Am anderen Tag nach dem Abendessen war von den herrlichen Speisen, die der Geist gebracht hatte, nichts mehr übrig; Alaeddin, der nicht solange warten wollte, bis der Hunger ihn drängte, nahm daher am dritten Morgen eine der silbernen Schüsseln unter seine Kleider und ging aus, um sie zu verkaufen. Er wandte sich an einen Juden, der ihm begegnete, nahm ihm beiseite, zeigte ihm die Schüssel und fragte, ob er wohl Lust dazu hätte.

Der Jude, ein schlauer und verschmitzter Bursche, nahm die Schüssel, untersuchte sie, und da er erkannte, daß sie von echtem Silber war, fragte er Alaeddin, was er dafür verlange. Alaeddin, der ihren Wert nicht verstand und nie mit solchen Waren Handel getrieben hatte, sagte ihm bloß, er werde wohl am besten wissen, was die Schüssel wert sei, und er verlasse sich hierin ganz auf seine Ehrlichkeit. Der Jude geriet wirklich in Verlegenheit über die Offenherzigkeit Alaeddins. Da er nicht wußte, ob Alaeddin den Wert seiner Ware wirklich kannte oder nicht, zog er ein Goldstück aus seinem Beutel, das höchstens den zweiundsiebzigsten Teil vom wahren Wert der Schüssel betrug, und bot es ihm an. Alaeddin nahm das Goldstück mit großer Freudigkeit, und sobald er es in der Hand hatte, lief er so schnell davon, daß der Jude, mit seinem ungeheuren Gewinn bei diesem Kaufe nicht zufrieden, sich sehr darüber ärgerte, daß er Alaeddins gänzliche Unwissenheit über den Wert für die Schüssel nicht besser erraten und ihm noch weniger geboten hatte. Er geriet in Versuchung, dem jungen Menschen nachzulaufen, ob er nicht etwas von seinem Goldstück herausbekommen könnte; allein Alaeddin ging schnell und war schon so weit entfernt, daß er ihn schwerlich eingeholt hätte.

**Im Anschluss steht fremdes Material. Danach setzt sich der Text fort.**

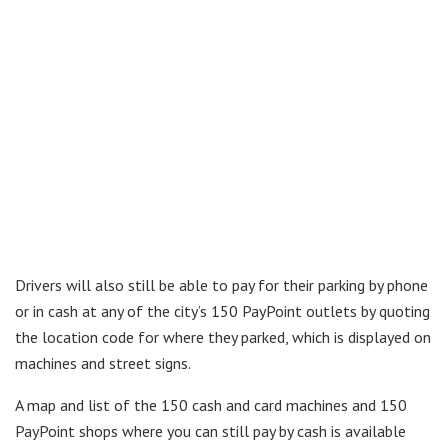
Drivers will also still be able to pay for their parking by phone
or in cash at any of the city’s 150 PayPoint outlets by quoting
the location code for where they parked, which is displayed on
machines and street signs.
A map and list of the 150 cash and card machines and 150
PayPoint shops where you can still pay by cash is available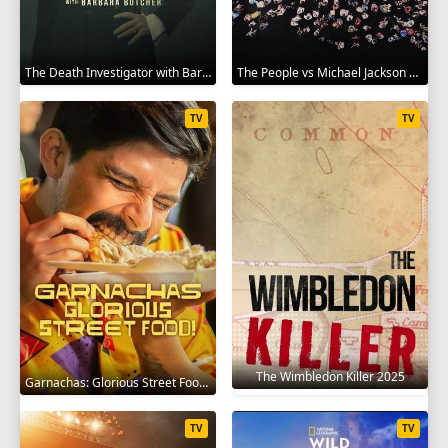
The Death Investigator with Barbara Butcher 2025
The People vs Michael Jackson 2025
TV
TV
The Wimbledon Killer 2025
Garnachas: Glorious Street Food! 2025
TV
TV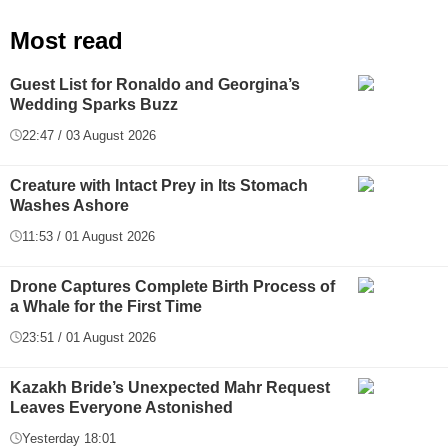
Most read
Guest List for Ronaldo and Georgina’s
Wedding Sparks Buzz
22:47 / 03 August 2026
Creature with Intact Prey in Its Stomach
Washes Ashore
11:53 / 01 August 2026
Drone Captures Complete Birth Process of
a Whale for the First Time
23:51 / 01 August 2026
Kazakh Bride’s Unexpected Mahr Request
Leaves Everyone Astonished
Yesterday 18:01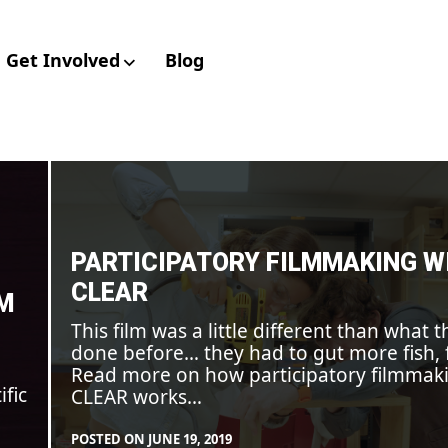
Get Involved
Blog
aboratory for Envir
Participatory
filmmaking
with
CLEAR
PARTICIPATORY FILMMAKING W
CLEAR
LM
This film was a little different than what t
done before… they had to gut more fish, 
Read more on how participatory filmmak
ific
CLEAR works…
POSTED ON
JUNE 19, 2019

Auf dem Heimweg blieb Alaeddin bei einem Bäckerladen stehen, kaufte einen Vorrat Brot und bezahlte ihn mit dem Goldstück, das der Bäcker ihm wechselte. Als er nach Hause kam, gab er das übrige Geld seiner Mutter, die auf den Markt ging, um für sie beide die nötigen Lebensmittel auf einige Tage einzukaufen.

So lebten sie eine Zeitlang fort, d. h. Alaeddin verkaufte alle zwölf Schüsseln, eine nach der andern, so wie das Geld im Hause ausgegangen war, an den Juden. Der Jude, der für die erste ein Goldstück gegeben hatte, wagte es nicht, für die übrigen weniger zu bieten, und bezahlte alle mit derselben Münze, um einen so guten Handel nicht auszulassen. Als das Geld von der letzten Schüssel ausgegeben war, nahm Alaeddin seine Zuflucht zu dem Becken, das allein zehnmal mehr wog, als jede Schüssel. Er wollte es einem gewöhnlichen Kaufmann bringen, allein es war ihm zu schwer. Somit mußte er den Juden aufsuchen und ihn in sein Haus führen; dieser prüfte das Gewicht des Beckens und zahlte ihm auf der Stelle zehn Goldstücke, womit Alaeddin auch zufrieden war.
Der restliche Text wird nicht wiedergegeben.